The biggest change we are likely to see in the inner Moray Firth is from the recently completed wastewater treatment works at Allanfearn which treats all sewage from Inverness to high modern-day standards. Until a few years ago raw sewage from Inverness went straight into the sea at the Longman - only over the last few years was sewage screened before going into the sea. The Allanfearn plant provides biological treatment and ultra violet disinfection, and represents a major step forward in improving chemical and biological water quality in the area.

Industrial discharges
Industries discharging effluent into the Moray Firth catchment area and coastal waters are mainly oil related operations, whisky distilling, woollen goods manufacturing, sand and gravel quarrying, fish farming and fish processing. Discharges from these may cause localised pollution problems, the character and scale of which will vary with the nature and amount of discharge.

Diffuse discharges
Pesticides and fertilisers can enter the marine environment via land run-off. This is more difficult to control and, although water courses can be monitored, land run-off itself is largely unmonitored in the Moray Firth but believed to contribute insignificantly to increased toxin or nutrient levels in the marine environment.

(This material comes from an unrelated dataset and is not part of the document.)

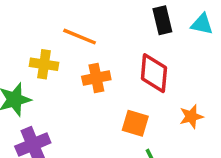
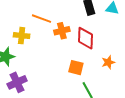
orange cross: (96, 78) -> (62, 31), moved

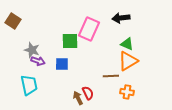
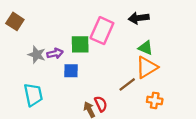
purple arrow: (38, 61) -> (55, 53), moved, turned -32
brown line: (111, 76) -> (127, 84), turned -35
orange cross: (127, 92) -> (155, 100), moved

Water Qualities of the different areas of the Moray Firth
Latest results from monitoring have classified the Dornoch, Cromarty, Beauly and Inverness Firths as all of 'good' water quality. The only exception was in the Inverness Firth at Longman Point where the water quality was 'Fair/poor'. However, as this was due to raw sewage discharges from Inverness, we are likely to see big changes now that the wastewater treatment works at Allanfearn has been completed.